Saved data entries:
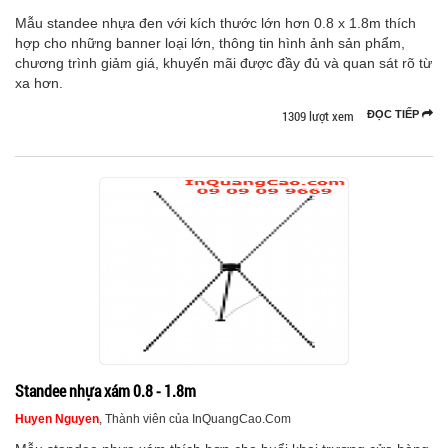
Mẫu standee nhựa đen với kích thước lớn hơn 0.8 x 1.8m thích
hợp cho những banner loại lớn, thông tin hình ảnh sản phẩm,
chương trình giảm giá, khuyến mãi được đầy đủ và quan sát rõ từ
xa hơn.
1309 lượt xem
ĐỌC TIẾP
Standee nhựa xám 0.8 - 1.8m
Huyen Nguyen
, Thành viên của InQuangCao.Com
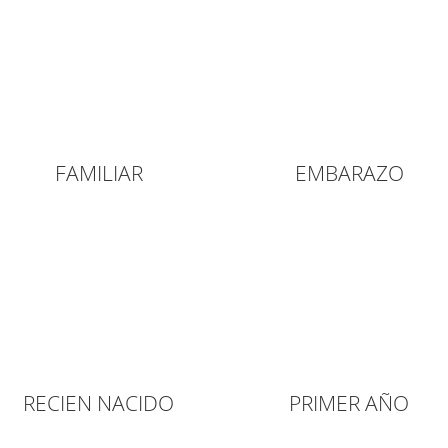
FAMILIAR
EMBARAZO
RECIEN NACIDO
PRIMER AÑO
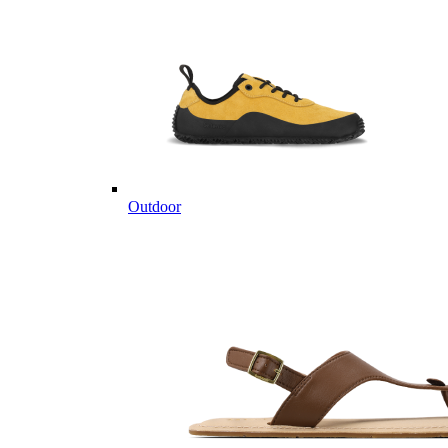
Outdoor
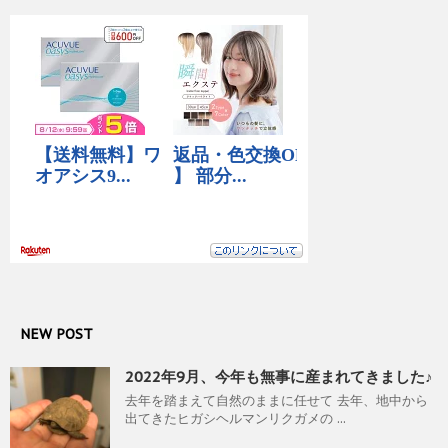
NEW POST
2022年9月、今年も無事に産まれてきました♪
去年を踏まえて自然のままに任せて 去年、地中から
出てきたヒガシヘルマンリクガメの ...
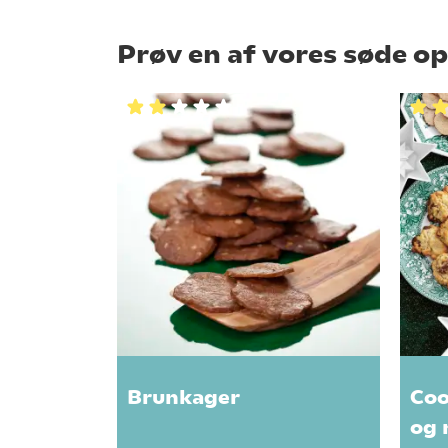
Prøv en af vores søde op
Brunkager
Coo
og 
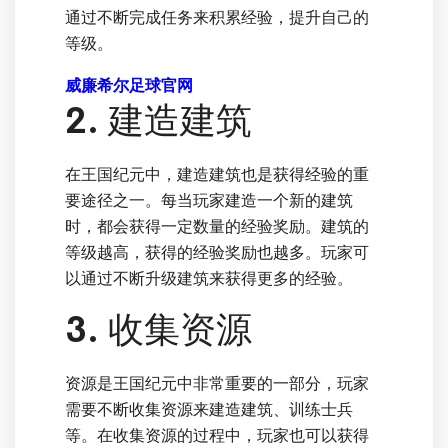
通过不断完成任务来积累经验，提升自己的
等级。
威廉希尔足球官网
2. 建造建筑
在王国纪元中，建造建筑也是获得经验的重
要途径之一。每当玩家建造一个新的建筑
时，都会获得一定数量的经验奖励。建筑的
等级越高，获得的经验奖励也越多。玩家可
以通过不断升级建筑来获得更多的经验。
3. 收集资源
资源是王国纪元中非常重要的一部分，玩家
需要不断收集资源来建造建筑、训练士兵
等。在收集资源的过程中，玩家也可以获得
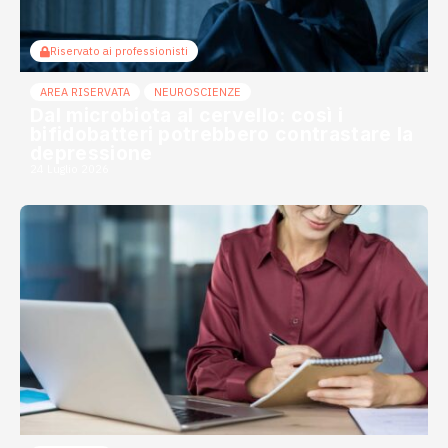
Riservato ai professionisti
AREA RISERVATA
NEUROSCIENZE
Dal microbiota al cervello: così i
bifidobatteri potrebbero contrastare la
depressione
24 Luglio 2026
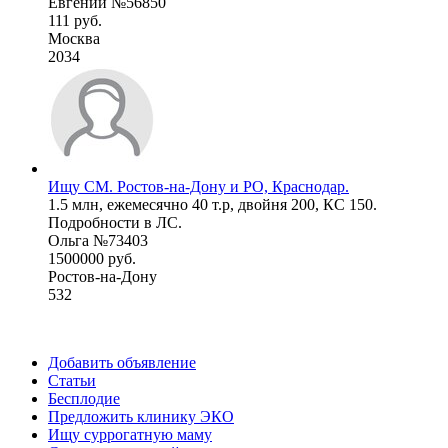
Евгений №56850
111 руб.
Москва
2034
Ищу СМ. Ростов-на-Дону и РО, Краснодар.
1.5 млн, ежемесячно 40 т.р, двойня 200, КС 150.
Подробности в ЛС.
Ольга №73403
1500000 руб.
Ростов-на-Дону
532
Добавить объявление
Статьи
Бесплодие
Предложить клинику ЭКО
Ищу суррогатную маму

→ Exercise details
Return the lines above exactly; the images are not part of the copy.

→ Response
Mẫu standee nhựa đen với kích thước lớn hơn 0.8 x 1.8m thích
hợp cho những banner loại lớn, thông tin hình ảnh sản phẩm,
chương trình giảm giá, khuyến mãi được đầy đủ và quan sát rõ từ
xa hơn.
1309 lượt xem
ĐỌC TIẾP
Standee nhựa xám 0.8 - 1.8m
Huyen Nguyen
, Thành viên của InQuangCao.Com
FAMILIAR
EMBARAZO
RECIEN NACIDO
PRIMER AÑO
Outdoor
NEW POST
2022年9月、今年も無事に産まれてきました♪
去年を踏まえて自然のままに任せて 去年、地中から
出てきたヒガシヘルマンリクガメの ...
Prøv en af vores søde op
Brunkager
Coo
og 
通过不断完成任务来积累经验，提升自己的
等级。
威廉希尔足球官网
2. 建造建筑
在王国纪元中，建造建筑也是获得经验的重
要途径之一。每当玩家建造一个新的建筑
时，都会获得一定数量的经验奖励。建筑的
等级越高，获得的经验奖励也越多。玩家可
以通过不断升级建筑来获得更多的经验。
3. 收集资源
资源是王国纪元中非常重要的一部分，玩家
需要不断收集资源来建造建筑、训练士兵
等。在收集资源的过程中，玩家也可以获得
Riservato ai professionisti
AREA RISERVATA
NEUROSCIENZE
Dal microbiota al cervello: così i
bifidobatteri potrebbero contrastare la
depressione
24 Luglio 2026
Евгений №56850
111 руб.
Москва
2034
Ищу СМ. Ростов-на-Дону и РО, Краснодар.
1.5 млн, ежемесячно 40 т.р, двойня 200, КС 150.
Подробности в ЛС.
Ольга №73403
1500000 руб.
Ростов-на-Дону
532
Добавить объявление
Статьи
Бесплодие
Предложить клинику ЭКО
Ищу суррогатную маму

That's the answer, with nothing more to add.